Conselho de Direitos Humanos move ação contra propagação de ódio em mensagens falsas
O Conselho Nacional de Direitos Humanos protocolou uma representação formal junto à Procuradoria da República no Distrito Federal para solicitar apuração rigorosa de discurso de ódio veiculado através de alertas fraudulentos enviados pelo sistema da Defesa Civil. A ação foi registrada no sábado (20) e representa resposta institucional ao disparo irregular de mensagens extremas que alcançaram milhões de aparelhos celulares distribuídos por diversas regiões brasileiras durante madrugada.
Detalhes do incidente e conteúdo das mensagens
Os alertas disparados de forma indevida continham a palavra "misantropia" ou suas variações, termo que designa a aversão e rejeição à humanidade. Aproximadamente dez mensagens foram enviadas simultaneamente, provocando alerta máximo em plataformas de comunicação de risco. A situação gerou grande repercussão entre a população, que recebeu notificações alarmistas sem justificativa operacional aparente.
Conforme informações disponibilizadas, o discurso de ódio presente nas comunicações não seguiu protocolos estabelecidos de funcionamento do sistema, indicando possível comprometimento da plataforma de alerta.

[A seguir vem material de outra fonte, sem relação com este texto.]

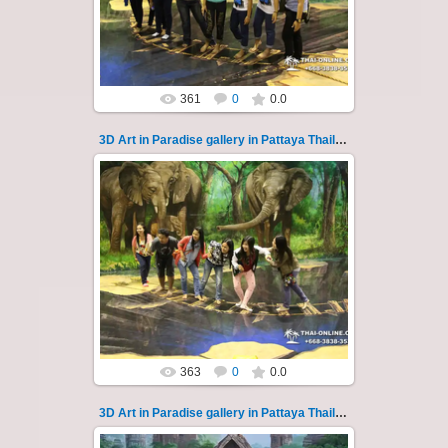
magical world...
Thai-Online
361
0
0.0
3D Art in Paradise gallery in Pattaya Thailand 125
02.10.2022
Pattaya 3D Art in Paradise gallery Thailand -
photo 125
A wonderful sample of modern 3D-art, the
magical world...
Thai-Online
363
0
0.0
3D Art in Paradise gallery in Pattaya Thailand 126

Pedidos formais do Conselho Nacional de Direitos Humanos
A instituição solicitou não apenas abertura de inquérito civil e investigação criminal junto ao Ministério Público Federal, mas também medidas preventivas imediatas. Entre as solicitações consta exigência de notificação à Defesa Civil para emissão de "mensagem de contraordem" utilizando idêntico canal de transmissão, esclarecendo que o envio anterior não representa posicionamento institucional oficial.

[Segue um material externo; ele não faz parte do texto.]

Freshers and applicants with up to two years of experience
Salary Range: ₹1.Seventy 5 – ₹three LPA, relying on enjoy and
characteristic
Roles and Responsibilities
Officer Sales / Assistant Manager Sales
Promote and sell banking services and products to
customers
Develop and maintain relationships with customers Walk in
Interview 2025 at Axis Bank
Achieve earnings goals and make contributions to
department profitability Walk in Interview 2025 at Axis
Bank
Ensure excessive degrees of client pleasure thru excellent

O documento pede ainda mensagem textual explicitando que apologia ao ódio viola direitos fundamentais e constitui conduta criminosa conforme legislação brasileira.
Análise sobre instrumentalização de canais públicos
Para o CNDH, a plataforma de comunicação em massa vinculada ao Ministério da Integração e do Desenvolvimento Regional foi utilizada indevidamente, gerando potencial para desinformação, insegurança coletiva e pânico social entre população desavisada. Embora o termo predominante tenha sido "misantropia", a representação afirma existência de agravamento em manifestações extremistas com conteúdos variados no país.

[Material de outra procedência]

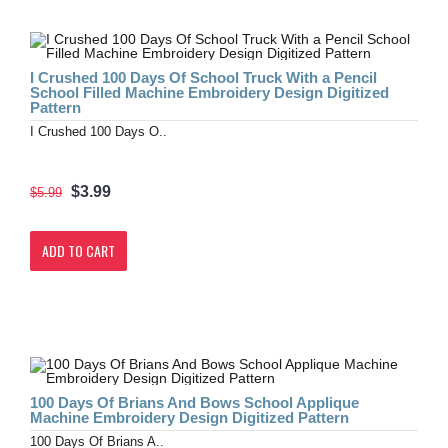
I Crushed 100 Days Of School Truck With a Pencil
School Filled Machine Embroidery Design Digitized
Pattern
I Crushed 100 Days O..
$3.99
$5.99
ADD TO CART
100 Days Of Brians And Bows School Applique
Machine Embroidery Design Digitized Pattern
100 Days Of Brians A..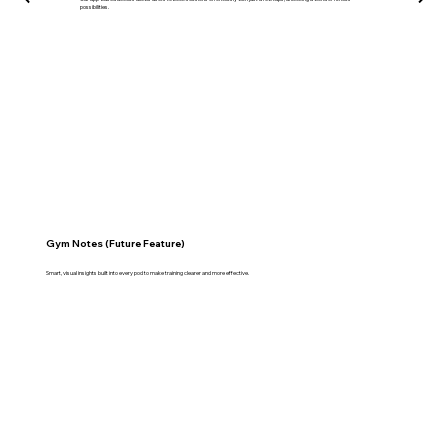
possibilities.
Gym Notes (Future Feature)
Smart, visual insights built into every pod to make training clearer and more effective.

A instituição identificou risco concreto de que canais oficiais sejam instrumentalizados para difusão de narrativas de ódio e ideologias radicalizadas, comprometendo a confiança pública em instituições governamentais.
Declarações e posicionamento institucional
Segundo Ivana Leal, presidente do CNDH: "O crescimento do discurso de ódio é uma das maiores ameaças à convivência democrática da nossa época. Por isso, qualquer episódio que envolva a utilização de canais públicos para a circulação de mensagens que possam estimular hostilidade, intolerância ou desinformação deve ser tratado com a máxima seriedade".
Completou a presidente: "A população tem o direito de confiar nas instituições, e essa confiança só se fortalece quando há apuração rigorosa, responsabilização e defesa intransigente dos direitos humanos".
Escopo da investigação requerida
O Conselho aponta que a apuração deve compreender investigação sobre origem das mensagens, redes de influência envolvidas e eventuais conexões com disseminação sistemática de conteúdo de ódio e radicalização digital. O documento foi assinado pela presidente Ivana Leal e também pelo conselheiro Carlos Nicodemos, representante do Movimento Nacional de Direitos Humanos e coordenador da relatoria especial de Enfrentamento ao Discurso de Ódio, Extremismo e Neonazismo no Brasil.
Investigação da Polícia Federal
Paralelamente às ações do CNDH, a Polícia Federal já iniciou investigação preliminar para apurar o envio dos alertas falsos. Informações iniciais sugerem que os disparos teriam sido provocados por invasão ou ataque hacker direcionado ao sistema da Defesa Civil, comprometendo integridade de plataforma considerada crítica para segurança pública nacional.